AI Agents in Research Automation: A Comprehensive Review
Bhagyashri R. Wankar, Achyut Shinde, Bhavesh Choudhary, Kartik Aswar, Sonali M. Sonavane, Komal R. Jadhav
G H Raisoni College of Engineering & Management, Pune, India
Emails: bhagya.wankar@gmail.com, avshinde018@gmail.com, choudharybhavesh191@gmail.com, kartikaswar03@gmail.com, sonali.sonavane@raisoni.net, komal.jadhav@raisoni.net
Sagar Satish Gaikwad
Vice President, ACTIN Technologies, Pune, India Email: sagar.gaikwad2829@gmail.com
Abstract—Large language models have, somewhat quietly, pushed Retrieval-Augmented Generation (RAG) into the center of many research-oriented applications. The underlying idea is not particularly complicated. Instead of relying only on what a model absorbed during training, a RAG system reaches outward. It retrieves relevant information from external sources and then builds its response around that material. In theory, that sounds sensible enough. However, in practice, many conventional RAG setups still depend on relatively static knowledge bases. These repositories can age quickly, especially in domains where information shifts almost weekly. As a result, the system’s reasoning can feel narrow. Verification steps are often minimal, and incorporating newly emerging knowledge is, at times, more cumbersome than one might expect.

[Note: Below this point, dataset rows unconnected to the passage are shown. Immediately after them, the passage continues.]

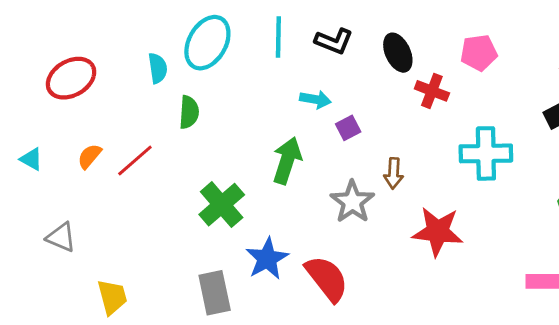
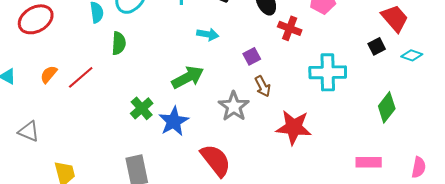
purple square: (348, 128) -> (252, 56), moved
green arrow: (287, 161) -> (188, 77), turned 44
brown arrow: (394, 173) -> (263, 86), turned -30
green cross: (222, 205) -> (142, 108), size x0.7
blue star: (267, 259) -> (174, 121), moved

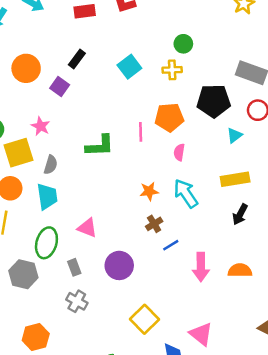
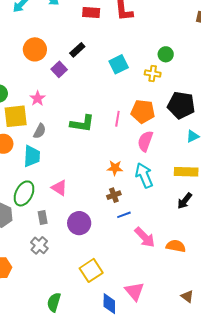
pink semicircle: (179, 152) -> (145, 141), size x1.5
pink arrow: (201, 267) -> (145, 237), turned -55

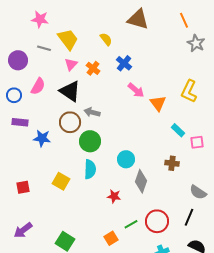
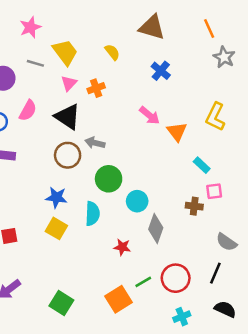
pink star: (40, 19) -> (30, 27), turned -30
blue cross: (124, 63) -> (161, 71), moved
orange cross: (93, 68) -> (96, 88), turned 32
blue star: (42, 138) -> (56, 197), moved
green circle: (90, 141) -> (109, 179), moved
pink square: (197, 142) -> (214, 191), moved
orange square: (111, 238) -> (118, 299), size x1.5

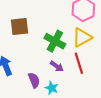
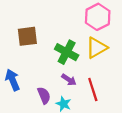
red line: (79, 63) -> (93, 89), moved

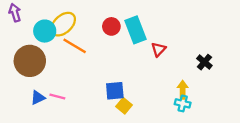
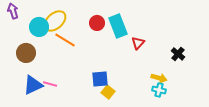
brown circle: (30, 61) -> (26, 53), size x0.7
yellow arrow: (183, 90) -> (159, 78), turned 105
blue triangle: (38, 98) -> (33, 85), size x1.5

Because of these limitations, researchers have started looking beyond the traditional retrieval pipeline. Recently, attention has moved toward more agentic forms of AI-driven research systems. The ambition here is a little different. Rather than acting as passive tools that fetch documents and summarize them, these systems are designed to behave more like active research assistants. Work on agent-based reasoning, autonomous research workflows, multi- agent coordination, and self-correcting AI mechanisms hints at a more fluid research environment [?]. In principle, such systems attempt to reproduce some aspects of how human researchers actually work. They plan what to investigate, discover information in real time, examine documents more deeply, compare ideas across multiple sources, and occasionally check their own conclusions through iterative verification.
With that backdrop, this review looks closely at the emerging landscape of agentic research systems. The goal is to identify their strengths, the weaknesses that still persist, and the design patterns that appear to be taking shape. Some of these approaches do suggest meaningful improvements for AI-assisted research. Yet the picture is not entirely settled. Questions around reliability, scalability, and real-world deployment remain open, and perhaps they will continue to be for some time.
Index Terms—Agentic AI, Multi-Agent Architecture, Retrieval- Augmented Generation (RAG), Self-Correcting AI, Large Language Models, Information Retrieval, Document Intelligence.